Os iacutos não pessoas emotivas, mas o desejo de preservar sua identidade nacional é forte entre os membros. De todos os povos indígenas da Rússia, eles são os líderes nessa empreitada de conservar a própria cultura. “Você não conhece a língua iacuta? E você se chama de iacuto?!” é a ideia geral. Os iacutos até têm seu próprio Ano Novo, que celebram no verão e chamam de Yhyаkh. Em vez de champanhe, bebem koumiss (leite de égua fermentado) e, em vez de pinheiro, há uma sarja sagrada (mastro ritualístico). O feriado, banido durante a época soviética, é agora motivo de expectativa entre os locais.

Outro grande movimento cultural da região é o cinema – há mais filmes locais ali do que em qualquer outro lugar, e eles são exibidos com legendas em russo. O projeto fotográfico “Sakhavud” de Vassíliev é dedicado a esse fenômeno. Ele passou nove meses em sets de filmagem e testemunhou como antes de cada nova locação os cineastas “alimentavam” terra ou fogo para trazer sorte. Os iacutos praticam o Tengriismo, uma antiga religião pagã.

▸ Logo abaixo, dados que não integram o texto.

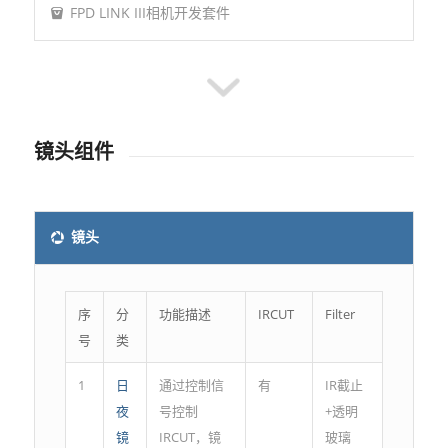
FPD LINK III相机开发套件
镜头组件
镜头
序
分
功能描述
IRCUT
Filter
号
类
1
日
通过控制信
有
IR截止
夜
号控制
+透明
镜
IRCUT，镜
玻璃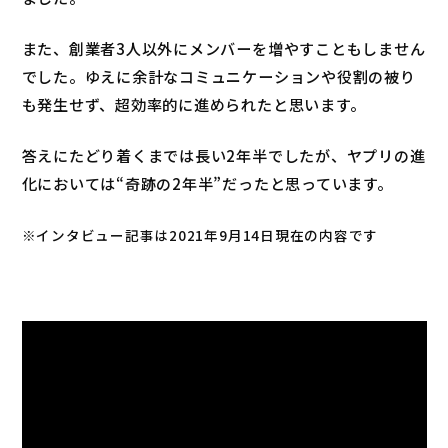
また、創業者3人以外にメンバーを増やすこともしません
でした。ゆえに余計なコミュニケーションや役割の被り
も発生せず、超効率的に進められたと思います。
答えにたどり着くまでは長い2年半でしたが、ヤプリの進
化においては“奇跡の2年半”だったと思っています。
※インタビュー記事は2021年9月14日現在の内容です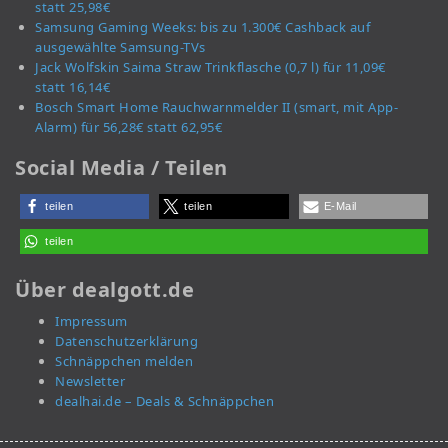
statt 25,98€
Samsung Gaming Weeks: bis zu 1.300€ Cashback auf
ausgewählte Samsung-TVs
Jack Wolfskin Saima Straw Trinkflasche (0,7 l) für 11,09€
statt 16,14€
Bosch Smart Home Rauchwarnmelder II (smart, mit App-
Alarm) für 56,28€ statt 62,95€
Social Media / Teilen
teilen
teilen
E-Mail
teilen
Über dealgott.de
Impressum
Datenschutzerklärung
Schnäppchen melden
Newsletter
dealhai.de – Deals & Schnäppchen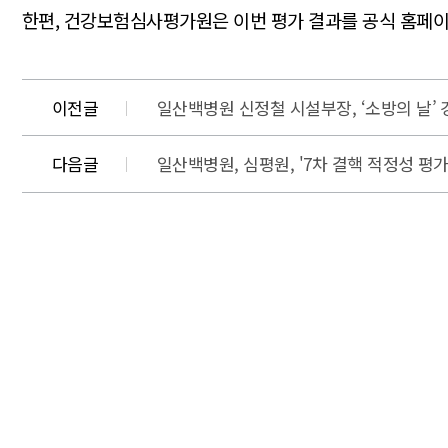
한편, 건강보험심사평가원은 이번 평가 결과를 공식 홈페이지
이전글
일산백병원 신정철 시설부장, ‘소방의 날’
다음글
일산백병원, 심평원, '7차 결핵 적정성 평가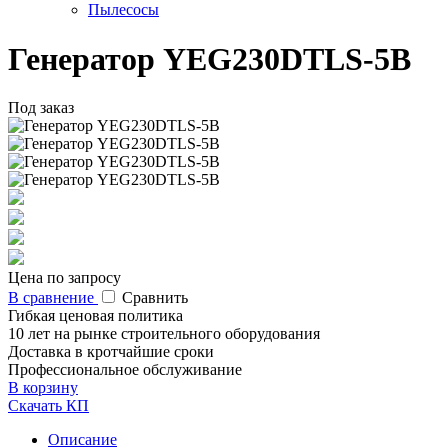
Пылесосы
Генератор YEG230DTLS-5B
Под заказ
Цена по запросу
В сравнение
Сравнить
Гибкая ценовая политика
10 лет на рынке строительного оборудования
Доставка в кротчайшие сроки
Профессиональное обслуживание
В корзину
Скачать КП
Описание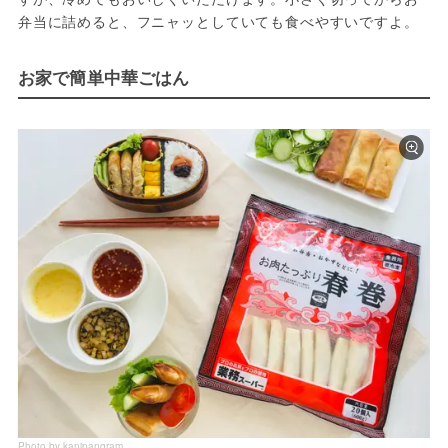
弁当に詰めると、フニャッとしていても食べやすいですよ。
お家で簡単中華ごはん
Photo by kanipangram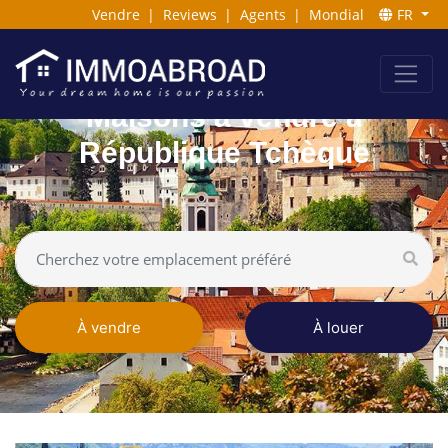
Vendre
|
Reviews
|
Agents
|
Mondial
FR
Maisons à vendre à
République Tchèque
À vendre
À louer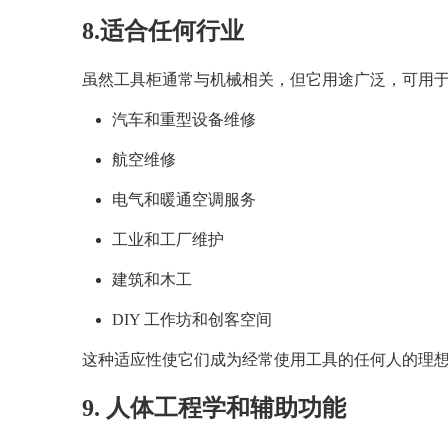
8.适合任何行业
虽然工具柜通常与机械相关，但它用途广泛，可用
汽车和重型设备维修
航空维修
电气和暖通空调服务
工业和工厂维护
建筑和木工
DIY 工作坊和创客空间
这种适应性使它们成为经常使用工具的任何人的理
9. 人体工程学和辅助功能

“Temos nossa própria atmosfera aqui e a valorizamos. Porque nos sentimos indefesos contra o ‘grande’ mundo e a natureza, precisamos confiar em algo para nos sentirmos fortes. Mas em quê? Em nossa cultura, tradições e, sim, no cinema – por meio de filmes nos conhecemos, porque eles refletem as imagens e ideias da Iakútia.”

Mesmo antes da pandemia, Vassíliev tinha começado a trabalhar como entregador para ganhar algum dinheiro extra, limitando-se apenas a projetos fotográficos, e não todos os dias. Ele descobriu a identidade iacuta até mesmo nas entradas de prédios residenciais, onde os residentes começaram a externalizar a decoração interna dos apartamentos ao pendurar tapetes e vasos de flores, ou colocando velhas poltronas macias.

“Às vezes eu me deparo com essas imagens. Não é uma entrada, mas um jardim de infância – os muros estão cobertos de desenhos infantis, há estantes com livros, sofás de algum tipo. Tudo parece muito fofo e bem recente. Nem sempre foi assim, costumava ser um lixão. Mas agora as pessoas estão desenvolvendo um tipo de autoconsciência e cidadania. Já é importante para eles que o exterior pareça bom, não apenas o interior”, diz Vassíliev.

Como a Iakútia “está ali à porta”, segundo ele descreve, há a vantagem de trabalhar em seus projetos pelo tempo que quiser. Mas nem mesmo Vassíliev conseguiu registrá-la por completo – a Iakútia é muito grande. Quanto ao Norte da Rússia, é nada menos que o paraíso de um fotógrafo. A próxima vez que Vassíliev for a algum lugar, “será para lá”.